Work task » Please repeat every entry exactly as given, apart from dropping the images.

Saved data entries »
+-------+

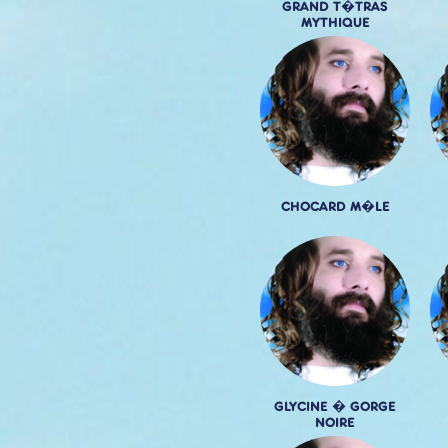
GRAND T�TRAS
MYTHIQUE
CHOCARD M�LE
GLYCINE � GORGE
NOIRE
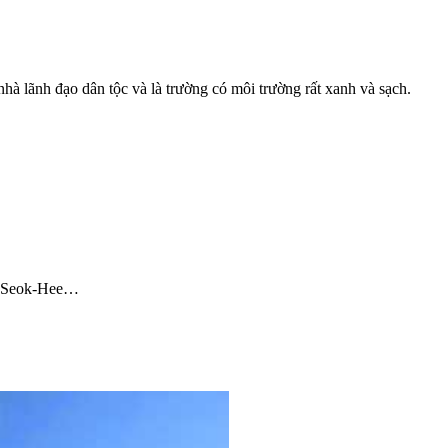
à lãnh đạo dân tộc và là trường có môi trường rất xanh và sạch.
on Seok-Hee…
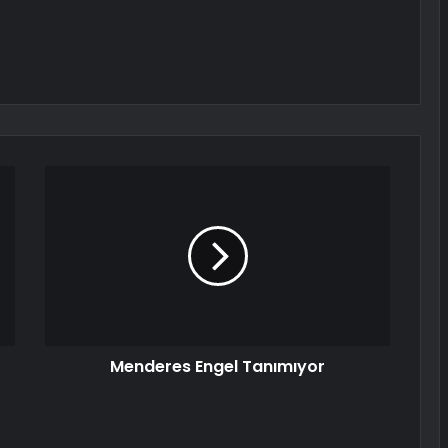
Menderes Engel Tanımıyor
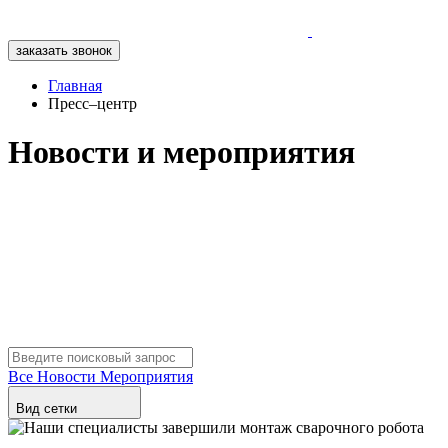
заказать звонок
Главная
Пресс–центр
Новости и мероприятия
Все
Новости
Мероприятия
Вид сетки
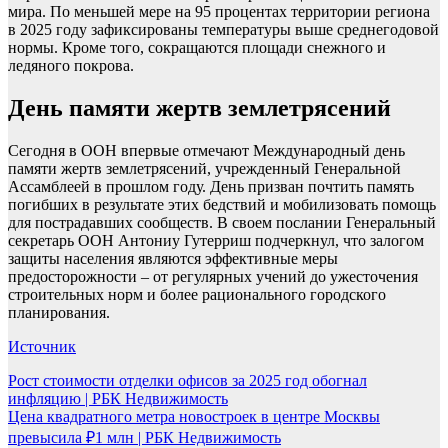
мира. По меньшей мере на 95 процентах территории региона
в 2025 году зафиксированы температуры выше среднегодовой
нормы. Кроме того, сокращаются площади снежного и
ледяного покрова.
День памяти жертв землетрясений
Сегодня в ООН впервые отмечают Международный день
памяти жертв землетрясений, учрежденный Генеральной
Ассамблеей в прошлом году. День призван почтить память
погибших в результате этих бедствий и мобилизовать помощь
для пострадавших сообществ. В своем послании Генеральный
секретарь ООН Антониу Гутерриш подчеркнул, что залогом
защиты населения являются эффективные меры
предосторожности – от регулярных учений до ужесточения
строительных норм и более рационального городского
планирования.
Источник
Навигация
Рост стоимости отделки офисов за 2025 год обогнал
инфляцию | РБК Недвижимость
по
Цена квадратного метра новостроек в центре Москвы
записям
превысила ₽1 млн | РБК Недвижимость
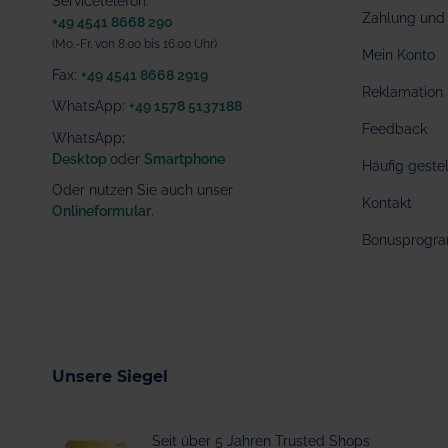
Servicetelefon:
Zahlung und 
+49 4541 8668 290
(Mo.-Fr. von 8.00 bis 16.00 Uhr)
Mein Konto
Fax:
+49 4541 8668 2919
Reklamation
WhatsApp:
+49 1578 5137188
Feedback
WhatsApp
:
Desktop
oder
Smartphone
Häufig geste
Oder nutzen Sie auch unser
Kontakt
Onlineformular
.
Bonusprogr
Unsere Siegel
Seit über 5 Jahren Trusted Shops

+-------+

Answer for the task »
GRAND T�TRAS
MYTHIQUE
CHOCARD M�LE
GLYCINE � GORGE
NOIRE
à lãnh đạo dân tộc và là trường có môi trường rất xanh và sạch.
on Seok-Hee…
Menderes Engel Tanımıyor
заказать звонок
Главная
Пресс–центр
Новости и мероприятия
Все
Новости
Мероприятия
Вид сетки
мира. По меньшей мере на 95 процентах территории региона
в 2025 году зафиксированы температуры выше среднегодовой
нормы. Кроме того, сокращаются площади снежного и
ледяного покрова.
День памяти жертв землетрясений
Сегодня в ООН впервые отмечают Международный день
памяти жертв землетрясений, учрежденный Генеральной
Ассамблеей в прошлом году. День призван почтить память
погибших в результате этих бедствий и мобилизовать помощь
для пострадавших сообществ. В своем послании Генеральный
секретарь ООН Антониу Гутерриш подчеркнул, что залогом
защиты населения являются эффективные меры
предосторожности – от регулярных учений до ужесточения
строительных норм и более рационального городского
планирования.
Источник
Навигация
Рост стоимости отделки офисов за 2025 год обогнал
инфляцию | РБК Недвижимость
по
Цена квадратного метра новостроек в центре Москвы
записям
превысила ₽1 млн | РБК Недвижимость
Servicetelefon:
Zahlung und 
+49 4541 8668 290
(Mo.-Fr. von 8.00 bis 16.00 Uhr)
Mein Konto
Fax:
+49 4541 8668 2919
Reklamation
WhatsApp:
+49 1578 5137188
Feedback
WhatsApp
:
Desktop
oder
Smartphone
Häufig geste
Oder nutzen Sie auch unser
Kontakt
Onlineformular
.
Bonusprogr
Unsere Siegel
Seit über 5 Jahren Trusted Shops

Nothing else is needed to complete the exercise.